In: Accounting
Queen limited has an investment proposal which is expected to yield a return of 12%. The CEO is contemplating whether to go ahead with the proposal or not. Following is the capital structure of the firm as per book value weights.

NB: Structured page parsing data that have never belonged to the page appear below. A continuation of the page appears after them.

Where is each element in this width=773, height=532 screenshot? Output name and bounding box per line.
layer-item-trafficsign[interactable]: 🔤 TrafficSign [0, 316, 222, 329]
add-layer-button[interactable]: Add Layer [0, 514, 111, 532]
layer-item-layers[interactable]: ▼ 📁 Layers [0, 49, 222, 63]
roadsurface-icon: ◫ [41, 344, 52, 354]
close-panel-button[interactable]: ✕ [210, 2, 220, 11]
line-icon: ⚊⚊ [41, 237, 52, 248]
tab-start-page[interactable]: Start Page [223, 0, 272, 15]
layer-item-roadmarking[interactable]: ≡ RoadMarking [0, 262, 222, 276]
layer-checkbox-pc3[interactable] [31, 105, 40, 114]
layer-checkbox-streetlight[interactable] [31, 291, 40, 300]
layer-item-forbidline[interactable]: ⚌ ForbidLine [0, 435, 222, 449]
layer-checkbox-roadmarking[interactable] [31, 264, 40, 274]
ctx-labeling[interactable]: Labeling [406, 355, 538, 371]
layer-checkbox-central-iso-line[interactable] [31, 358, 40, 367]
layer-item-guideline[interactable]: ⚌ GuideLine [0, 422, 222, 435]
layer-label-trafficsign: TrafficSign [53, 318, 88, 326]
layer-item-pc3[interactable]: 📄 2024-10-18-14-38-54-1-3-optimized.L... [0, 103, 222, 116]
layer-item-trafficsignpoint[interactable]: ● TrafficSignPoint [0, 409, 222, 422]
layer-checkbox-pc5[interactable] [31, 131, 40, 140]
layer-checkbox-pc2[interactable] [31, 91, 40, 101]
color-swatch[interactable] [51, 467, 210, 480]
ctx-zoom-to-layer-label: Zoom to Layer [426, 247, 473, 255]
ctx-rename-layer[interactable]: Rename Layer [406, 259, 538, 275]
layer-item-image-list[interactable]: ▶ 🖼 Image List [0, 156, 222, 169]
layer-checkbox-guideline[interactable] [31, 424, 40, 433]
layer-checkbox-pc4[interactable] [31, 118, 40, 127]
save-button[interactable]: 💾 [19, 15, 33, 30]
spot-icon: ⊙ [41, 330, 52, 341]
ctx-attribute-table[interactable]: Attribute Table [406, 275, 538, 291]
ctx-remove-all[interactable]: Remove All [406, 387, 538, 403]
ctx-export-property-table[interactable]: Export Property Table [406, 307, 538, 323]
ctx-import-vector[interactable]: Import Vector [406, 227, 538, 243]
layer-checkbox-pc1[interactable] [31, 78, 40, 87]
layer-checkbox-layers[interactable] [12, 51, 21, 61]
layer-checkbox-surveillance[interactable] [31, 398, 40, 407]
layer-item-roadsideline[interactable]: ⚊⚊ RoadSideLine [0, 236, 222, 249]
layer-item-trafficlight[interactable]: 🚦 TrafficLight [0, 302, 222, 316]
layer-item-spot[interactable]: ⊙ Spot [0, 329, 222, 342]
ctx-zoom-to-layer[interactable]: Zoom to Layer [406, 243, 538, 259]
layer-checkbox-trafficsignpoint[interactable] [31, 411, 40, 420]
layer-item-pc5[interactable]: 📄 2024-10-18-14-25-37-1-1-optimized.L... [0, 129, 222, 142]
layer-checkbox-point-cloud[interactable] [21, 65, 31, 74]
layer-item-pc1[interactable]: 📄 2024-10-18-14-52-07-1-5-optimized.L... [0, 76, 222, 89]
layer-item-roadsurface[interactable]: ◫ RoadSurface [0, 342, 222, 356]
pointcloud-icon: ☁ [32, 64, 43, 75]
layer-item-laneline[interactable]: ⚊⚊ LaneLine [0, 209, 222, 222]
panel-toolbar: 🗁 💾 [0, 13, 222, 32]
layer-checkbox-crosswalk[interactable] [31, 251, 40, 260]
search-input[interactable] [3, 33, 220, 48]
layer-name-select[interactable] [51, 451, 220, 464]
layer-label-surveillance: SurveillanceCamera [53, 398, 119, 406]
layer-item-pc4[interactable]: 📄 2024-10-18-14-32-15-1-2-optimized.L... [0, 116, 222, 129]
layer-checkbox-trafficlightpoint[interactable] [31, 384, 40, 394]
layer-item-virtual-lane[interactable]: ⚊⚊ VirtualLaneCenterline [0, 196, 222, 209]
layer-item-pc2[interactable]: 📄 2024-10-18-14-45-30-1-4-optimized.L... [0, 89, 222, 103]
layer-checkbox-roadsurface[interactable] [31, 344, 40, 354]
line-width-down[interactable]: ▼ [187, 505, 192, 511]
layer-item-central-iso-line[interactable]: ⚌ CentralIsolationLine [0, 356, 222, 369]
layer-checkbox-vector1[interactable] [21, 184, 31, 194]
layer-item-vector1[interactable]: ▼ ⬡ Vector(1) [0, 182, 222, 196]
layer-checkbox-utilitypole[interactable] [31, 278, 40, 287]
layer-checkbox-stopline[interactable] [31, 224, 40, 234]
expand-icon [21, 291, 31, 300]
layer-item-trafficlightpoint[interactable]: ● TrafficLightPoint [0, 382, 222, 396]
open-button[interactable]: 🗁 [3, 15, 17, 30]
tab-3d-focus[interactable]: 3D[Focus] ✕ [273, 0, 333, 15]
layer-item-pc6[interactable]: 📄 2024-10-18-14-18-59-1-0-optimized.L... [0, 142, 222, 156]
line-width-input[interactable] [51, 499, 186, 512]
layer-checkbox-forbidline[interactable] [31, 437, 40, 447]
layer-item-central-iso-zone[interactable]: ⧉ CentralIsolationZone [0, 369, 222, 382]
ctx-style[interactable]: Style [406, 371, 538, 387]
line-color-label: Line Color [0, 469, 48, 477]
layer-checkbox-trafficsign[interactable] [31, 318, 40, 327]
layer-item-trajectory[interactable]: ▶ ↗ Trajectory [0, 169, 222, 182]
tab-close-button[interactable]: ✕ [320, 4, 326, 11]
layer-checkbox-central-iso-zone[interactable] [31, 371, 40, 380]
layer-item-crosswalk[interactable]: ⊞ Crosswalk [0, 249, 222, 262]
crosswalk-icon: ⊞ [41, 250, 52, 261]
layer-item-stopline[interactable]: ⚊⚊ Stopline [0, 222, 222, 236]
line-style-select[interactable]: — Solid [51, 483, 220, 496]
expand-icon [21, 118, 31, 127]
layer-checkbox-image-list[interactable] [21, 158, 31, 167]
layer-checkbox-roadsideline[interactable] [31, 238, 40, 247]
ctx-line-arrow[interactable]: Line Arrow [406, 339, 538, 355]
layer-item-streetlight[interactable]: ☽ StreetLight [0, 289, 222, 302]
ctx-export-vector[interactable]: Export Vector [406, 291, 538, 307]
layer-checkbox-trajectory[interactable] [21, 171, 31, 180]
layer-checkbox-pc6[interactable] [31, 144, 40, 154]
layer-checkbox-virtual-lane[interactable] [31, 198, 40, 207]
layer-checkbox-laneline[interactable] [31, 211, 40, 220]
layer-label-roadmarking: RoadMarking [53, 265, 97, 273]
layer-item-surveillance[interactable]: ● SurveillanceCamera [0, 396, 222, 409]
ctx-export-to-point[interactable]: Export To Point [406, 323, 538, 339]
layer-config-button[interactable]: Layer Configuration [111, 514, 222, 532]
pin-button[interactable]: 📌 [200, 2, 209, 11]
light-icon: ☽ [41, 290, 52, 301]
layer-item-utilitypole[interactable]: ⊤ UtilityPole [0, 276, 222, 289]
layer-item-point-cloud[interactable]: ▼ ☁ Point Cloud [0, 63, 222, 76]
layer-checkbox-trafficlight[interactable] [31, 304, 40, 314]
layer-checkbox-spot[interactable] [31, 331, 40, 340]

Equity capital - 1.5 crore shares of Rs. 10 each 12% preference capital, 1 lakh shares of Rs. 100 each, 11% term loan of Rs. 12.5 crore, 11.5% debentures - 10 lakh debentures of Rs. 100 each and retained earnings of Rs. 20 crore. The company is expected to declare equity dividend at the rate of 36% next year. The company is growing at the rate of 7% pa and is currently quoted at Rs. 40 per share. Debentures were issued 4 years ago for a tenure of 10 years and are currently trading at a rate of Rs. 80. Preference shares redeemable in next 10 years are trading at Rs. 75 per share. The income tax rate is 30%.
Advise the CEO if the investment proposal should be undertaken.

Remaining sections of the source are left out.